* **WORK INSTRUCTION**:
What lines of the data below hold "kertészeti"? Show them.

[SOURCE RECORDS Boundary: Start]

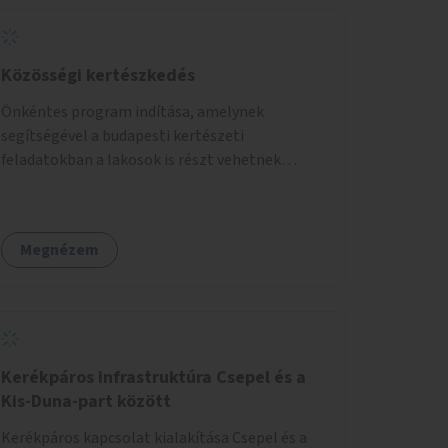
Közösségi kertészkedés
Önkéntes program indítása, amelynek
segítségével a budapesti kertészeti
feladatokban a lakosok is részt vehetnek
kertészeti szakemberek irányításával.
Megnézem
Kerékpáros infrastruktúra Csepel és a
Kis-Duna-part között
Kerékpáros kapcsolat kialakítása Csepel és a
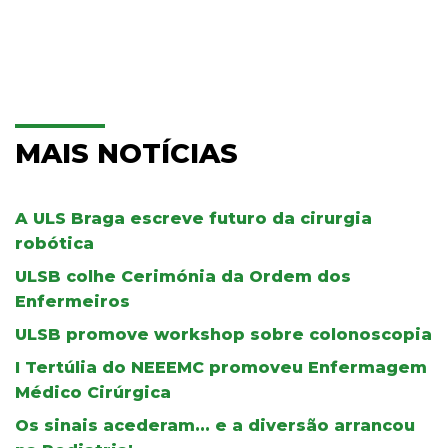
MAIS NOTÍCIAS
A ULS Braga escreve futuro da cirurgia
robótica
ULSB colhe Cerimónia da Ordem dos
Enfermeiros
ULSB promove workshop sobre colonoscopia
I Tertúlia do NEEEMC promoveu Enfermagem
Médico Cirúrgica
Os sinais acederam... e a diversão arrancou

[SOURCE RECORDS Boundary: End]

* **WRITTEN SOLUTION**:
segítségével a budapesti kertészeti
kertészeti szakemberek irányításával.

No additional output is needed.